[[ Records for the task, beginning ]]

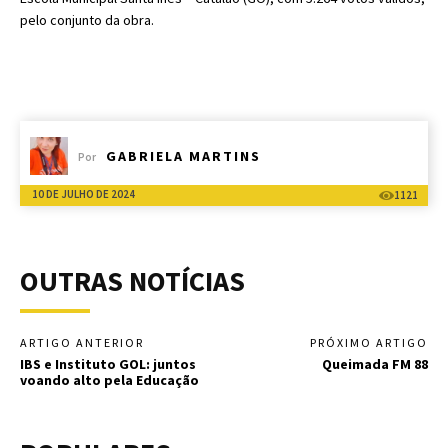
pelo conjunto da obra.
GABRIELA MARTINS
Por
10 DE JULHO DE 2024
1121
OUTRAS NOTÍCIAS
ARTIGO ANTERIOR
PRÓXIMO ARTIGO
IBS e Instituto GOL: juntos
Queimada FM 88
voando alto pela Educação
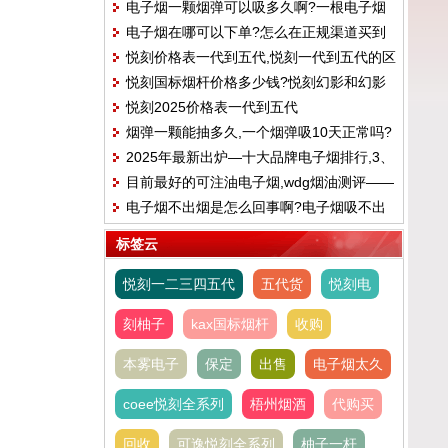
电子烟一颗烟弹可以吸多久啊?一根电子烟
电子烟在哪可以下单?怎么在正规渠道买到
能抽多长时间
悦刻价格表一代到五代,悦刻一代到五代的区
合格的电子烟
悦刻国标烟杆价格多少钱?悦刻幻影和幻影
别
悦刻2025价格表一代到五代
pro区别
烟弹一颗能抽多久,一个烟弹吸10天正常吗?
2025年最新出炉—十大品牌电子烟排行,3、
目前最好的可注油电子烟,wdg烟油测评——
火器AMMO
电子烟不出烟是怎么回事啊?电子烟吸不出
樱花可乐味
来烟雾怎么办
标签云
悦刻一二三四五代
五代货
悦刻电
刻柚子
kax国标烟杆
收购
本雾电子
保定
出售
电子烟太久
coee悦刻全系列
梧州烟酒
代购买
回收
可逸悦刻全系列
柚子一杆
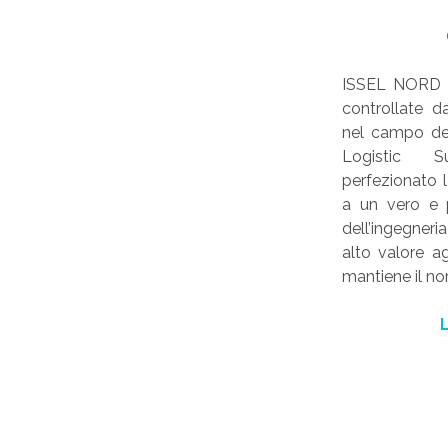
ISSEL NORD e
controllate d
nel campo del
Logistic S
perfezionato l
a un vero e p
dell’ingegneri
alto valore a
mantiene il 
L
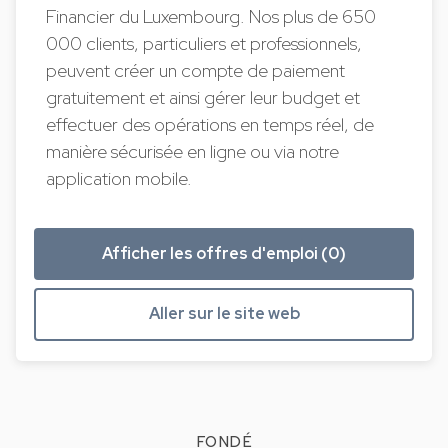
Financier du Luxembourg. Nos plus de 650
000 clients, particuliers et professionnels,
peuvent créer un compte de paiement
gratuitement et ainsi gérer leur budget et
effectuer des opérations en temps réel, de
manière sécurisée en ligne ou via notre
application mobile.
Afficher les offres d'emploi (0)
Aller sur le site web
FONDÉ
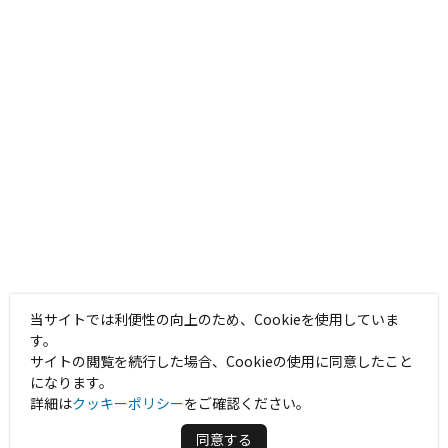
当サイトでは利便性の向上のため、Cookieを使用していま
す。
サイトの閲覧を続行した場合、Cookieの使用に同意したこと
になります。
詳細は
クッキーポリシー
をご確認ください。
同意する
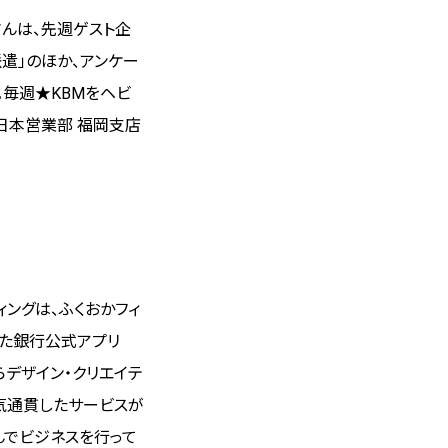
さんは、先週ゲスト企
遣」のほか、アンケー
。毎週★KBMをヘビ
日本営業部 福岡支店
ィングは、ふくおかフィ
した銀行公式アプリ
からデザイン・クリエイテ
気通貫したサービスが
んでビジネスを行って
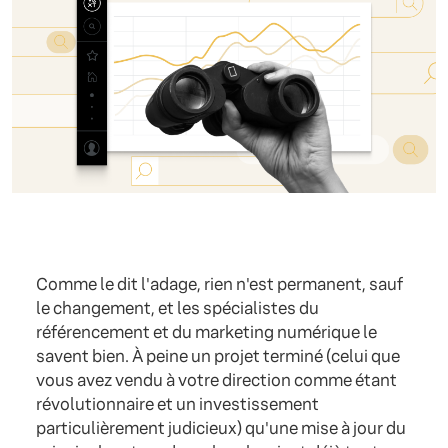
Comme le dit l'adage, rien n'est permanent, sauf
le changement, et les spécialistes du
référencement et du marketing numérique le
savent bien. À peine un projet terminé (celui que
vous avez vendu à votre direction comme étant
révolutionnaire et un investissement
particulièrement judicieux) qu'une mise à jour du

[[ Records for the task, end ]]

Required action:
The answer is a faithful copy of the records above, with the pictures removed.

Exercise result:
pelo conjunto da obra.
GABRIELA MARTINS
Por
10 DE JULHO DE 2024
1121
OUTRAS NOTÍCIAS
ARTIGO ANTERIOR
PRÓXIMO ARTIGO
IBS e Instituto GOL: juntos
Queimada FM 88
voando alto pela Educação
电子烟一颗烟弹可以吸多久啊?一根电子烟
电子烟在哪可以下单?怎么在正规渠道买到
能抽多长时间
悦刻价格表一代到五代,悦刻一代到五代的区
合格的电子烟
悦刻国标烟杆价格多少钱?悦刻幻影和幻影
别
悦刻2025价格表一代到五代
pro区别
烟弹一颗能抽多久,一个烟弹吸10天正常吗?
2025年最新出炉—十大品牌电子烟排行,3、
目前最好的可注油电子烟,wdg烟油测评——
火器AMMO
电子烟不出烟是怎么回事啊?电子烟吸不出
樱花可乐味
来烟雾怎么办
标签云
悦刻一二三四五代
五代货
悦刻电
刻柚子
kax国标烟杆
收购
本雾电子
保定
出售
电子烟太久
coee悦刻全系列
梧州烟酒
代购买
回收
可逸悦刻全系列
柚子一杆
ISSEL NORD e
controllate d
nel campo del
Logistic S
perfezionato l
a un vero e p
dell’ingegneri
alto valore a
mantiene il 
L
Financier du Luxembourg. Nos plus de 650
000 clients, particuliers et professionnels,
peuvent créer un compte de paiement
gratuitement et ainsi gérer leur budget et
effectuer des opérations en temps réel, de
manière sécurisée en ligne ou via notre
application mobile.
Afficher les offres d'emploi (0)
Aller sur le site web
FONDÉ
当サイトでは利便性の向上のため、Cookieを使用していま
す。
サイトの閲覧を続行した場合、Cookieの使用に同意したこと
になります。
詳細は
クッキーポリシー
をご確認ください。
同意する
さんは、先週ゲスト企
遣」のほか、アンケー
。毎週★KBMをヘビ
日本営業部 福岡支店
ィングは、ふくおかフィ
した銀行公式アプリ
からデザイン・クリエイテ
気通貫したサービスが
んでビジネスを行って
Comme le dit l'adage, rien n'est permanent, sauf
le changement, et les spécialistes du
référencement et du marketing numérique le
savent bien. À peine un projet terminé (celui que
vous avez vendu à votre direction comme étant
révolutionnaire et un investissement
particulièrement judicieux) qu'une mise à jour du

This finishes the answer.